Function that for a string s, at index i, returns the length of the longest border of s[0..i] (inclusive). For example, consider the string s=abababcaab.

at i=0, we have substring s[0..0]=a which has no border (border is proper prefix/suffix). So pr(0) = 0.
at i=1, we have substring s[0..1]=ab which has no border, so pr(1) = 0.
at i=2, we have substring s[0..2]=aba which has a..a as border. pr(2) = 1
at i=3, we have substring s[0..3]=abab which has ab..ab as border. pr(3) = 2
at i=4, we have substring s[0..4]=ababa which has ab[a]ba as border (that is, the prefix is aba and the suffix is aba which overlaps). pr(4) = 3.
at i=5, we have substring s[0..5]=ababab which has ab[ab]ab as border (that is, the prefix is abab and the suffix is abab which overlaps). pr(5) = 4.
at i=6, we have substring s[0..6]=abababc which has no border. pr(6) = 0.
at i=7, we have substring s[0..7]=abababca which has border a..a. pr(7) = 1.
at i=8, we have substring s[0..8]=abababcab which has border ab..ab. pr(8) = 2.

In toto, the prefix function is:

  ababcaab
  01234012

§ `s[0..i]` has a border of length at `pr(i+1)-1`

That is, given the substring s[0..i], we can predict that s[0..i] will have some border (perhaps not the longest border) of length pr(i+1)-1.
Suppose s[0..i+1] has longest border of length L=pr(i+1) (by definition of pr). Suppose pr(i+1) >= 1. Then I can write s[0..i+1] as:

s[0..i+1] = p[0]p[1]...p[L]|s[L+1]...s[i+1-L-1]|p[0]p[1]...p[L]
            ^^^^^^^^^^^^^^^                     ^^^^^^^^^^^^^^^

If I now want to consider s[0..i], I need to drop the last letter p[L], which leaves me with:

s[0..i] = p[0]p[1]...p[L-1]p[L]|s[L+1]...s[i+1-L-1]|p[0]p[1]...p[L-1]
          ^^^^^^^^^^^^^^^^^                         ^^^^^^^^^^^^^^^^^

where we have a border of p[0]...p[L-1].
There maybe a longer border, involving other terms of s[0..i]. But we know that the border is at least pr(i) >= pr(i+1)-1.
Upon re-arranging, we see that pr(i+1) <= pr(i) + 1.
This tells us that the border can increase by at most 1 (it can drop to zero, no lower bound!). So we have: 0 <= pr(i+1) <= pr(i) + 1.
So if we think of borders of s[0..i+1], we know that the longest border can be of length of border pr(i) + 1. All other borders will be of length <= pr(i), so these other borders will be borders of s[0..i]!
Thus, to move from s[0..i] to s[0..(i+1)], we simply need to be able to find the longest border of s[0..(i+1)]. All other borders will come from s[0..i].
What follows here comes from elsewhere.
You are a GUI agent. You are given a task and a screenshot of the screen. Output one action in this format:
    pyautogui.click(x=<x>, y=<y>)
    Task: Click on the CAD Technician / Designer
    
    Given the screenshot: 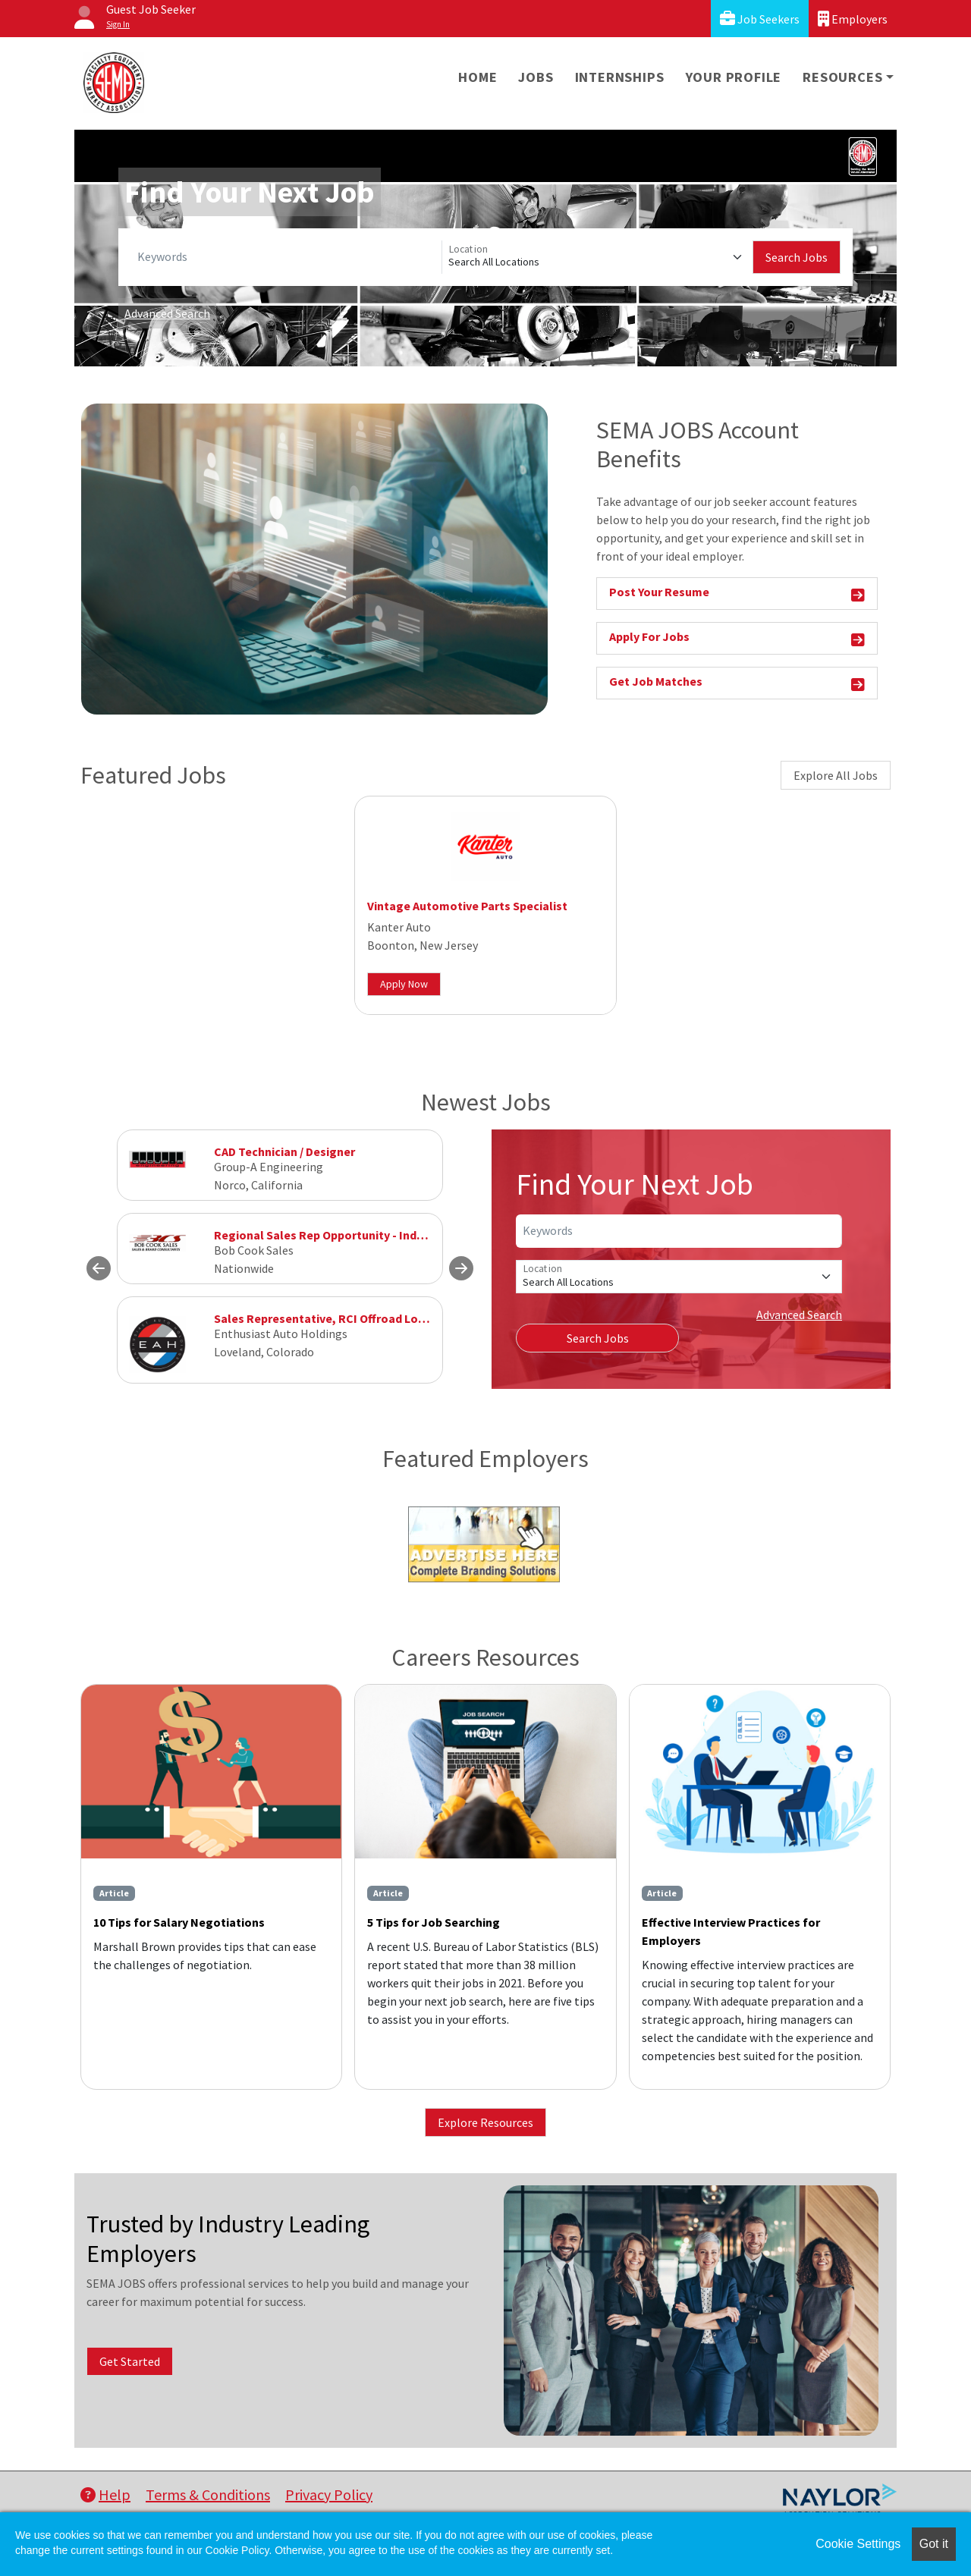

§ Lemma: Enumerating borders (what is a good name for this lemma?)

Think of the longest border 123456:

123456----123456
     ^         ^
     L         N

Now consider a shorter border ab:

ab3456----1234ab
     ^         ^
     L         N

But we must have a~1 and b~2 since it's the same string! So the border is really ab34ab, and the string is:

ab34ab----ab34ab
     ^         ^
     L         N

This shows that given the longest border 123456 of s[0:N] which has length L, any other border of s[0:N](such as ab) is also a border of s[0:L].
Generalizing, given the longest border of s[0..n] of length L, any smaller border of s[0:N]is a border of s[0:L].
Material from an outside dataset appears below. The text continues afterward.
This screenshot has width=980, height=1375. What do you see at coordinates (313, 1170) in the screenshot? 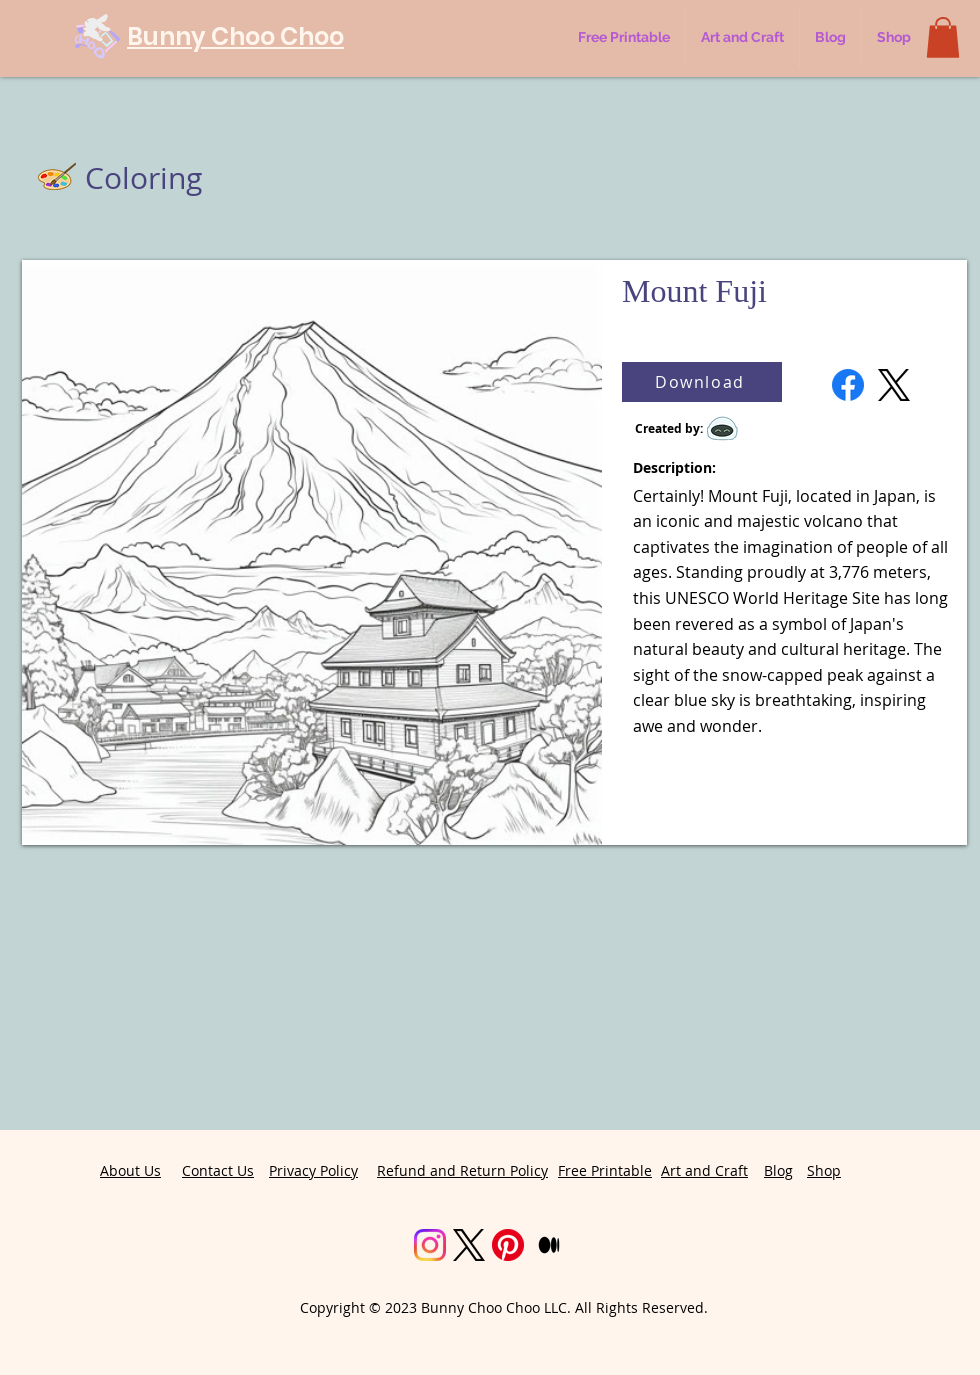 I see `Privacy Policy` at bounding box center [313, 1170].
§ Algorithm to enumerate borders.

All borders of s[0:N] can be enumerated by:

Taking the longest border of length L of s[0:N] (given by pr(N)).
considering the border as being the substring s[0:L] (given by pr(L)).
Taking the longest border of s[0:L]
... recurse till we hit empty string.

§ Computing `pr(i+1)`

We know that pr(0) = 0.
At pr(i+1), we know that s[0:pr(i)] = s[-pr(i):-1]
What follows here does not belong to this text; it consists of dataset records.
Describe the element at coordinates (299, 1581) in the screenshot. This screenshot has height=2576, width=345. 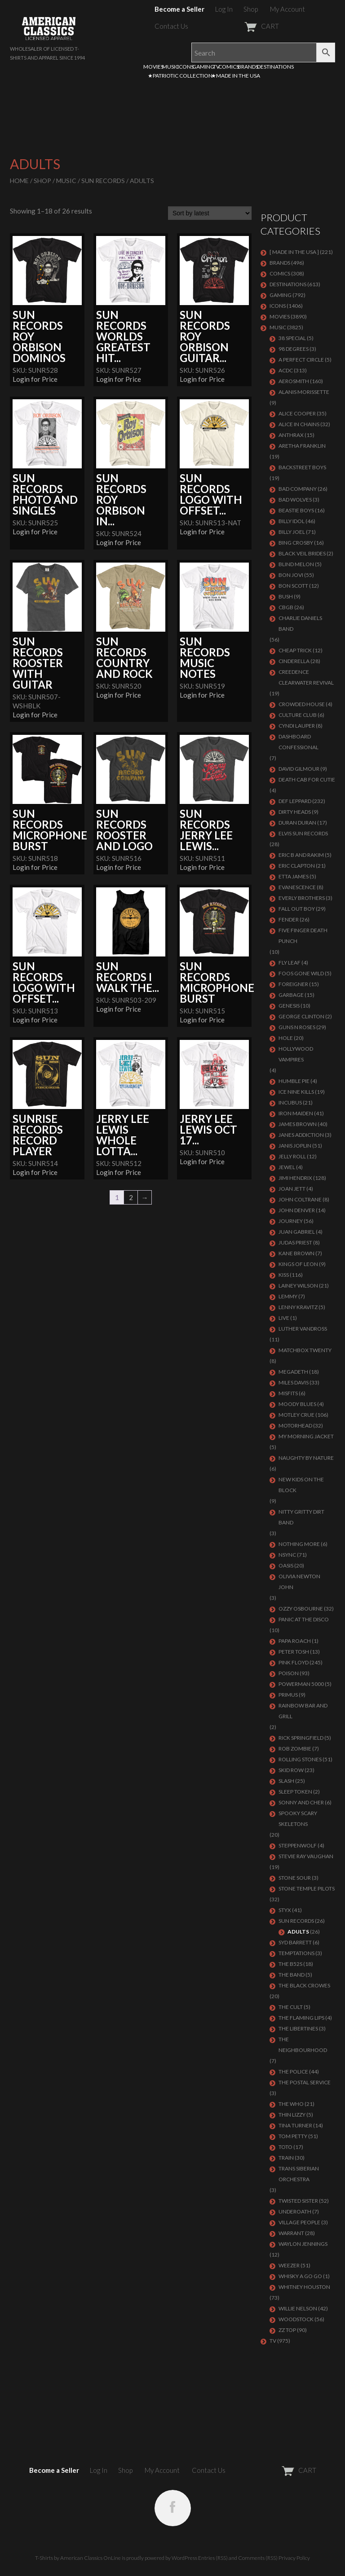 I see `OLIVIA NEWTON JOHN` at that location.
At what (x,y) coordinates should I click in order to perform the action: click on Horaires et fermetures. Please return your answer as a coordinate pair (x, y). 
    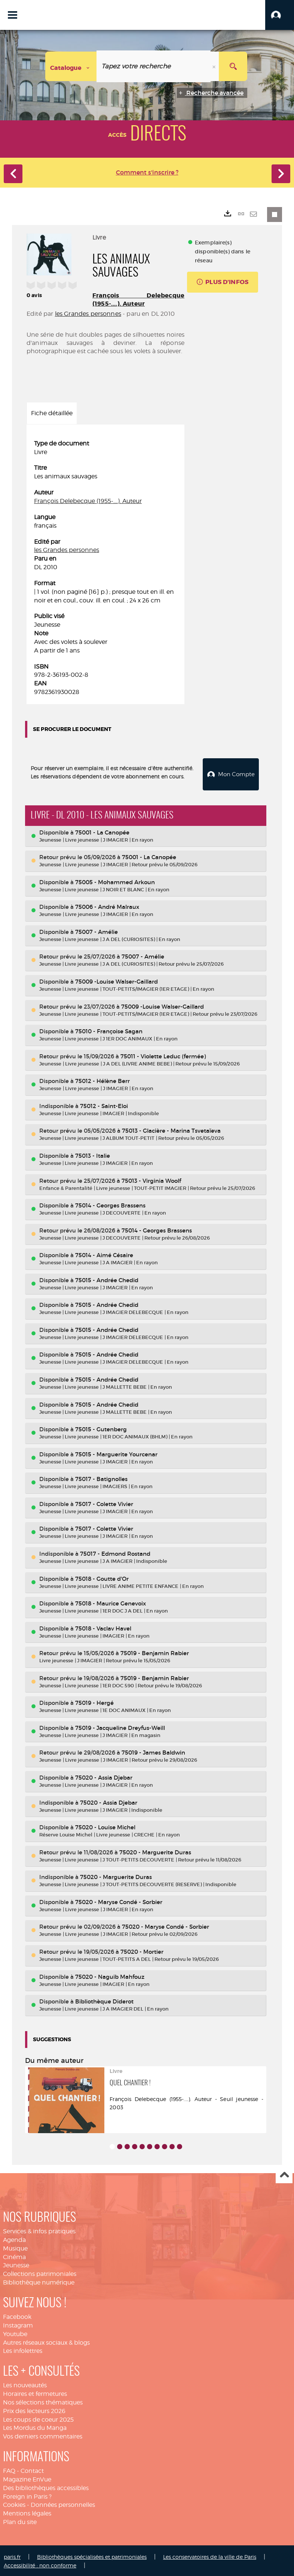     Looking at the image, I should click on (35, 2392).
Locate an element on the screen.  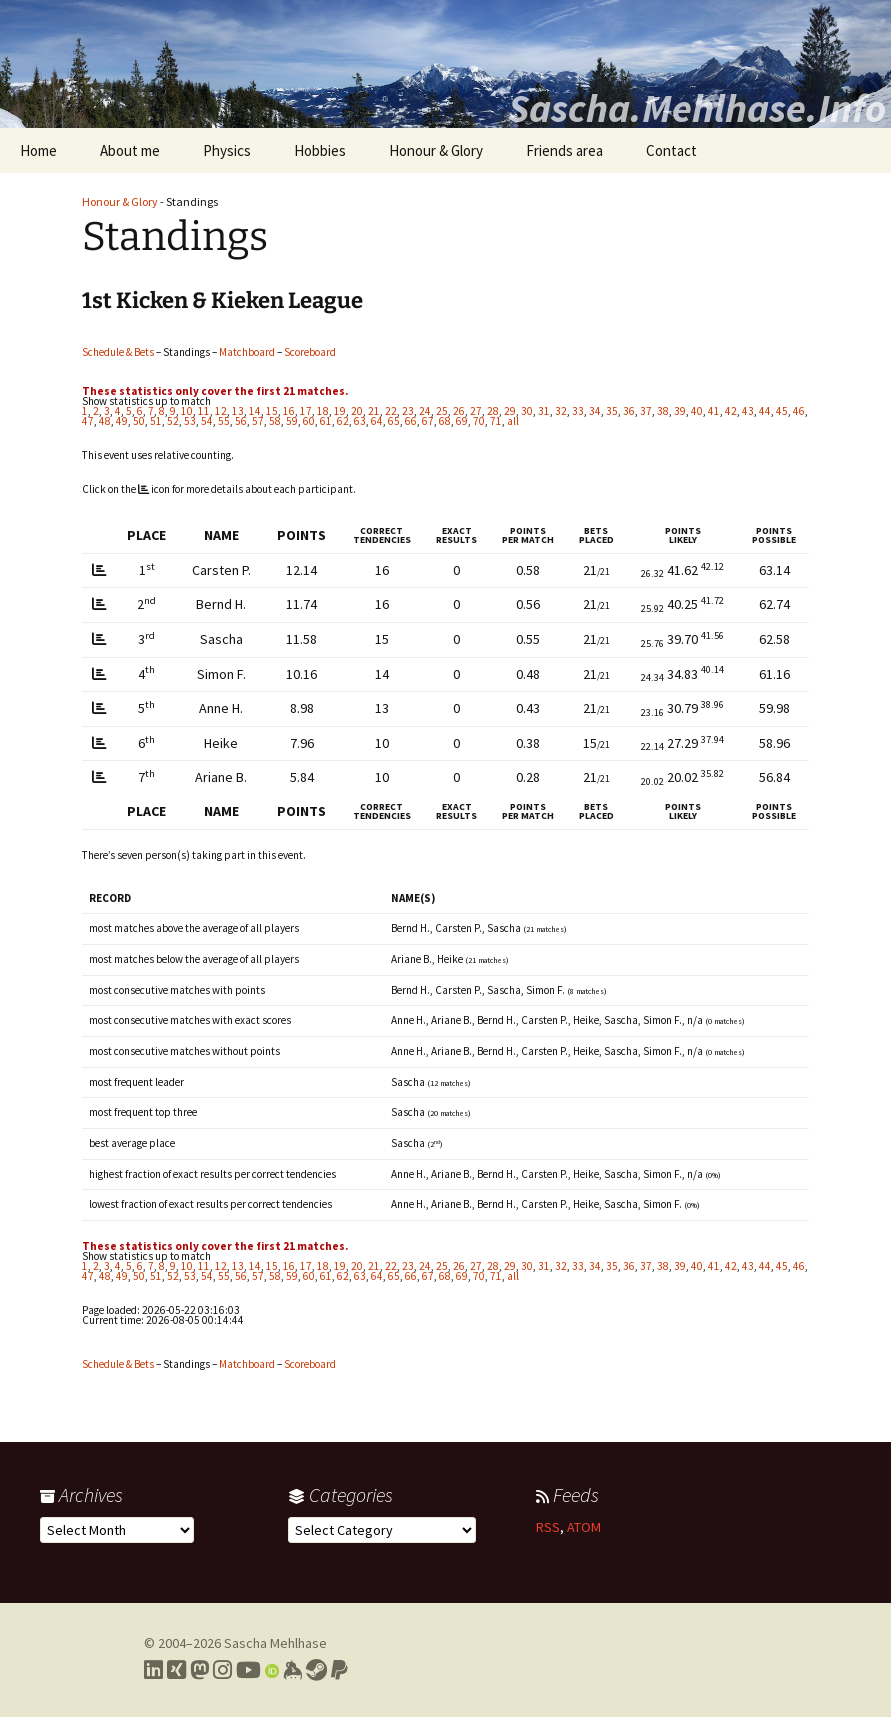 Schedule & Bets is located at coordinates (118, 352).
§ Border function is a fractal

Consider a general string which looks like:

abcdef--abcdef

If we think of the second longest border, say 12, we will get that the string must be:

12cdef--abcd12
     ^^  &&

But this implies that the occurrence of ef (marked with &&) and the occurrence of ab (marked with ##) must be 12, 12 respectively. This means that the string is:

12cd12--12cd12

So we started with a full string:

------------------

Then matched the left and right (very 1/3 cantor):

-------    ------
       ----

Then matched the left and right of these again and unified the leftovers, finding that it looks like:

--  --   --  --
  --       --
      ---

and so on. Isn't this so cool? Borders of a string are a fractal-like object!